Anwar talks passionately about 'class struggle' but is there a different Anwar behind all the rhetoric? (Photo by Hussein Shaharuddin/The Mole)
KUALA LUMPUR: Opposition leader Anwar Ibrahim’s recent remarks that Pakatan Rakyat is fighting a “class war” going into the 13th General Election have elicited criticism in the blogosphere.
At a recent ceramah in Ampang, Anwar said, “This battle, this election is about the masses, the workers, the low-income earners against the rich cronies of Umno.”
“Every day I am attacked,” he said. “Who is fighting me? Not Najib or Muhyiddin. It is the tycoons who fear their profits will be cut.”
Blogger Gelagat Anwar took note of Anwar’s confidence and said it was apparent from the ceramah in question that Anwar was “in his element” and had “got his old rhythm back”. However, he said, people should be aware of the relationships Anwar has with wealthy businessmen, and the class divisions that exist within his own party.

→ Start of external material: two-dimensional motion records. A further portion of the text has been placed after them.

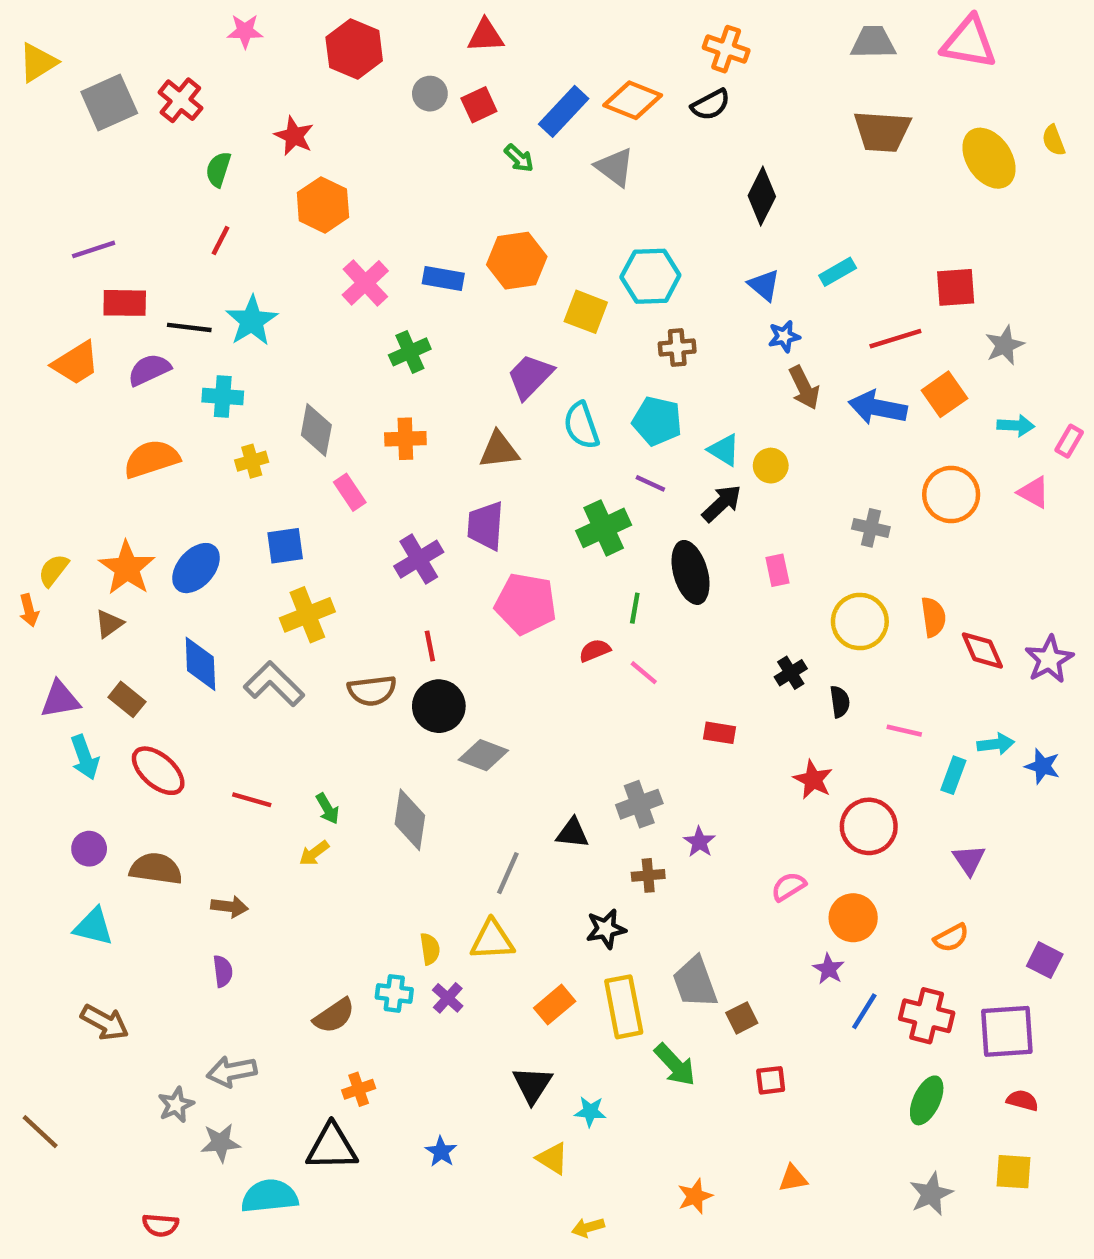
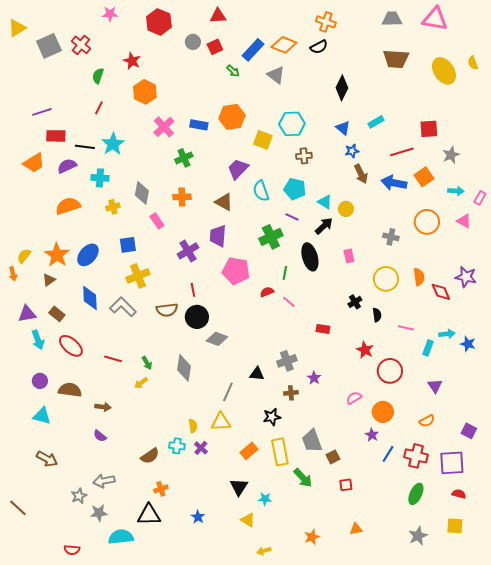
brown triangle: (499, 450) -> (224, 202), turned 36
purple star: (1049, 659) -> (466, 277), moved, turned -30
purple semicircle: (223, 971) -> (100, 436), turned 136

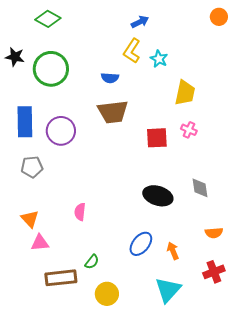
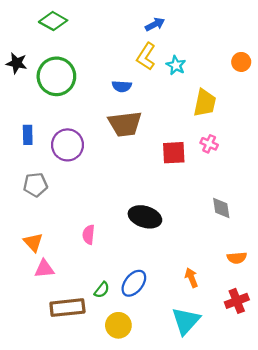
orange circle: (219, 17) -> (241, 62), moved
blue rectangle: (25, 122) -> (28, 135), size x0.6
black ellipse: (158, 196) -> (145, 217), moved
blue ellipse: (141, 244) -> (134, 283), moved

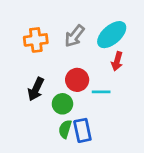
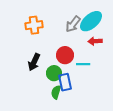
gray arrow: (74, 36) -> (73, 24), moved
red arrow: (117, 61) -> (95, 41), turned 72
blue rectangle: (82, 130) -> (65, 82), moved

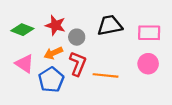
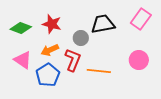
pink rectangle: (149, 33) -> (141, 19), moved, turned -55
gray circle: (77, 37) -> (81, 38), moved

The blogger said Anwar receives a lot of support from Chinese businessmen.
“They say they really support him, but can’t come forward,” he said. “If needed, they can provide donations, if Anwar wants them.”
“Anwar’s relationship with Chinese towkays is not something new,” he continued. “When Anwar was Deputy Prime Minister/Finance Minister, they were the ones who backed his politics. It was their money that Anwar made a political ‘deposit", he said, adding among Anwar’s earliest funders is Quek Leng Chan.
The blogger said there is a class struggle within PKR, amounting to a “caste system” in which those on the lower rungs place all their hopes on the ones above them.
“Branch heads who are poor will become second-class,” he said. “Those who are rich receive special treatment. Those who are poor just become ‘coolies’.”
At The Choice, an anonymous writer said the class war that Anwar spoke so passionately about “exists only in his own mind”, and that the heart of Pakatan Rakyat lies “with businesses, not with the workers”.
“An Opposition leader claiming to be ‘pro-people’ is one thing, but trying to set off a class war to attract votes is a cheap political trick,” the writer said, adding a class war “is hard to fathom since the government has consistently been pro-people” and has implemented schemes “that have benefitted rural dwellers, low-income earners, and the middle class”.
The writer pointed out PKR’s opposition to the government’s minimum wage policy as proof the Opposition is not fighting for the masses.
“Instead of supporting this measure that would benefit millions of hard-working Malaysians, PKR lambasted this in early March as being too high a cost for businesses to bear,” the writer said.
“With what face can Anwar now claim he represents the ‘downtrodden’,” the writer asked, “after first supporting policies that benefit his business allies at the expense of lower-income earners?”
“If anyone represents ‘rich tycoons’, it is Anwar and his old coalition friends, not the government,” the writer said. “Trying to paint the government as anti-poor is a blatant twisting of the facts.”
“The 'class war' that Anwar hopes to spark off exists only in his own mind," the writer said. "The reality is very different and he seems to be clutching at straws.”